Parse arbitary user input [closed] - parsing

Closed. This question does not meet Stack Overflow guidelines. It is not currently accepting answers.
We don’t allow questions seeking recommendations for books, tools, software libraries, and more. You can edit the question so it can be answered with facts and citations.
Closed 6 years ago.
Improve this question
I have a database full of messages from a bulletin board. The board uses BB codes as formatting style. I.e.:
I'm not formatted
This is [b]bold[/b] text
Tags can also [i][b]be[/b] nested[/i]
And the [b]nesting [i]can be[/b] rather[/i] ugly
My ultimate goal is to convert these messages to some well formed XML (no discussion here ;) ). I don't want to use regular expression, which will fail at some point (in fact: it does).
First step: parse a message into some kind of internal representation (a graph, a tree, etc.). And I'm stuck at this point. The actual extraction is not that big problem, but the storage is.
How do I represent this kind of markup into some meaningful structure. My problem seems to be similar (or almost identical) to a browser building a DOM from a HTML file. So I think there are some strategies to solve it. I know the solution will not be perfect but im willing to invest a vast amount of time to do build the best possible.
Question: Do you have any tips/hint/comments? Any articles or paper you can recommend? Or a book which discusses these topic? I'm grateful for any input.

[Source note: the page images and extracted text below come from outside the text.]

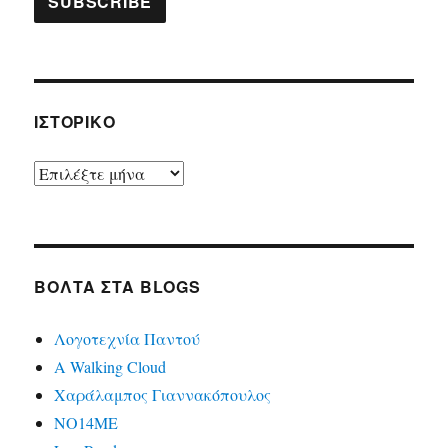
ΙΣΤΟΡΙΚΌ
Ιστορικό
ΒΌΛΤΑ ΣΤΑ BLOGS
Λογοτεχνία Παντού
A Walking Cloud
Χαράλαμπος Γιαννακόπουλος
ΝΟ14ΜΕ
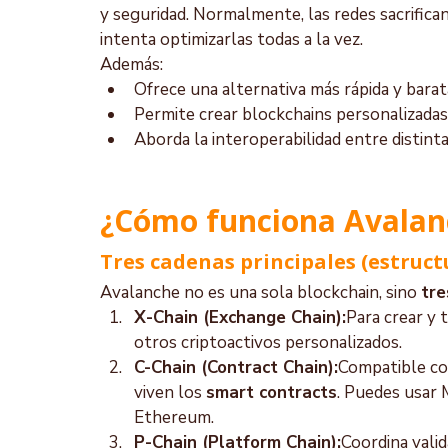
y seguridad. Normalmente, las redes sacrifica
intenta optimizarlas todas a la vez.
Además:
Ofrece una alternativa más rápida y bara
Permite crear blockchains personalizadas 
Aborda la interoperabilidad entre distinta
¿Cómo funciona Avalan
Tres cadenas principales (estruc
Avalanche no es una sola blockchain, sino 
tre
X-Chain (Exchange Chain):
Para crear y 
otros criptoactivos personalizados.
C-Chain (Contract Chain):
Compatible co
viven los 
smart contracts
. Puedes usar 
Ethereum.
P-Chain (Platform Chain):
Coordina valid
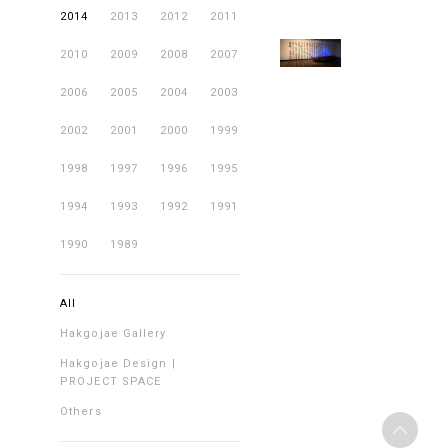
Hakgojae
2014.02.09
2014
2013
2012
2011
Gallery
2010
2009
2008
2007
2006
2005
2004
2003
2002
2001
2000
1999
1998
1997
1996
1995
1994
1993
1992
1991
1990
1989
All
Hakgojae Gallery
Hakgojae Design |
PROJECT SPACE
Others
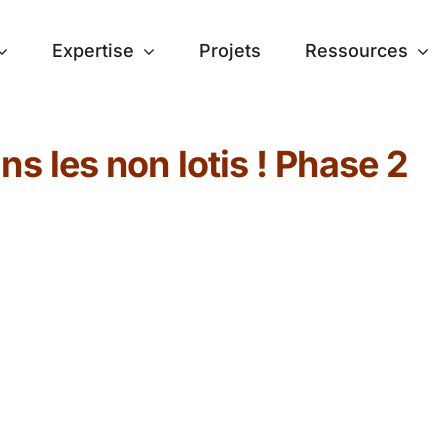
Expertise
Projets
Ressources
ns les non lotis ! Phase 2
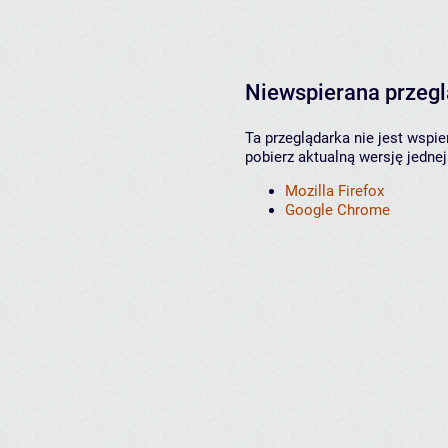
Niewspierana przeg
Ta przeglądarka nie jest wspi
pobierz aktualną wersję jednej
Mozilla Firefox
Google Chrome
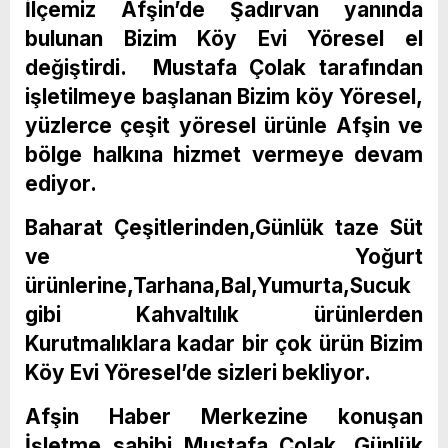
İlçemiz Afşin’de Şadırvan yanında
bulunan Bizim Köy Evi Yöresel el
değiştirdi. Mustafa Çolak tarafından
işletilmeye başlanan Bizim köy Yöresel,
yüzlerce çeşit yöresel ürünle Afşin ve
bölge halkına hizmet vermeye devam
ediyor.
Baharat Çeşitlerinden,Günlük taze Süt
ve Yoğurt
ürünlerine,Tarhana,Bal,Yumurta,Sucuk
gibi Kahvaltılık ürünlerden
Kurutmalıklara kadar bir çok ürün Bizim
Köy Evi Yöresel’de sizleri bekliyor.
Afşin Haber Merkezine konuşan
İşletme sahibi Mustafa Çolak, Günlük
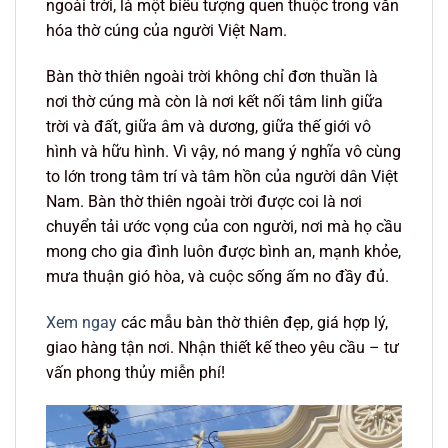
ngoài trời, là một biểu tượng quen thuộc trong văn
hóa thờ cúng của người Việt Nam.
Bàn thờ thiên ngoài trời không chỉ đơn thuần là
nơi thờ cúng mà còn là nơi kết nối tâm linh giữa
trời và đất, giữa âm và dương, giữa thế giới vô
hình và hữu hình. Vì vậy, nó mang ý nghĩa vô cùng
to lớn trong tâm trí và tâm hồn của người dân Việt
Nam. Bàn thờ thiên ngoài trời được coi là nơi
chuyển tải ước vọng của con người, nơi mà họ cầu
mong cho gia đình luôn được bình an, mạnh khỏe,
mưa thuận gió hòa, và cuộc sống ấm no đầy đủ.
Xem ngay
các mẫu bàn thờ thiên đẹp, giá hợp lý,
giao hàng tận nơi. Nhận thiết kế theo yêu cầu – tư
vấn phong thủy miễn phí!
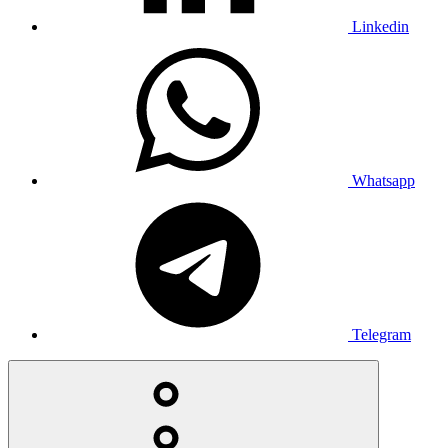
Linkedin
Whatsapp
Telegram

And the [b]nesting [i]can be[/b] rather[/i] ugly
I've written a parser very similar to what you are looking to do except that it would throw an error on your fourth example. Something to the effect of "Unexpected end tag [/b] within [i]".
I think that what you want to do is very doable but internally you will want to create a tree as if your original text was:
"And the [b]nesting [i]can be[/i][/b][i] rather[/i] ugly". (I don't think this would be necessary if you didn't need to convert it to XML later. If there were no need to convert to XML you could keep a linked list of text sections where each section is marked with its format combination)
Two possible approaches to this problem come to mind (of course there could be better possibilities). 1) Preprocess and insert the missing end and begin tags where necessary. 2) Build your parse tree and where there are overlapping tags imply the missing ones based on the current context. I think approach number (2) would be simpler and cleaner.
You could model your tree based on a composite pattern where you have an AbstractElement class, a TextElement class that extends AbstractElement, and a Tag class that extends AbstractElement and contains a list of sub-elements of type AbstractElement.
You would start by creating a root Tag instance. You would then call rootTag.parse(text). You would need a scanner that could return 3 types of tokens: text, start-tags, and end-tags. The scanner would allow you to push tokens onto it, which it would return before any normal scanned token. This would allow you to push new start tag tokens on after encountering and dealing with the unexpected end tag. You would also have to know when you are done with input. I'll use a 4th token type for that.
/* methods within class Tag */
public void parse(String text) {
MyScanner scanner = new MyScanner(text);
parse(scanner);
}
/* returns next token */
private Token parse(MyScanner scanner) {
Token firstToken = scanner.getNextToken();
return parse(scanner,firstToken);
}
private Token parse(MyScanner scanner) {
Token firstToken = scanner.getNextToken();
return parse(scanner,firstToken);
}
private Token parse(MyScanner scanner, Token token) {
while (!token.isDone() && !token.isEndTag()) {
if (token.isStartTag()) {
Tag subTag = new Tag(token.getValue());
token = scanner.getNextToken();
token = subTag.parse(scanner,token);
addElement(subTag);
}
else {
TextElement text = new TextElement(token.getValue());
addElement(text);
token = scanner.getNextToken();
}
}
if (token.isEndTag()) {
if (!token.getValue().equals(getName()) {
scanner.push(new Token(Token.START_TAG,token.getValue()));
}
else {
token = scanner.getNextToken();
}
}
return token;
}
So if you were to parse "And the [b]nesting [i]can be[/b] rather[/i] ugly", The following should get created.
rootTag.parse should be adding:
TextElement: "And the "
Tag: "b"
TextElement: "nesting "
Tag: "i"
TextElement: "can be"
(... at this point the odd [/b] is encountered ...)
(... push "i" start tag on the scanner ...)
(... here the [/b] is encountered (again) ...)
Tag: "i" (this was scanned because it had been pushed to the scanner)
TextElement: " rather"
TextElement: " ugly"
Note: Coding within a text area does not lend itself well to testing and debugging. Accept this answer as a hint or a possibility, not as your definate answer.

Related

Is it possible to deobfuscate this string of obfuscated Lua Code? [closed]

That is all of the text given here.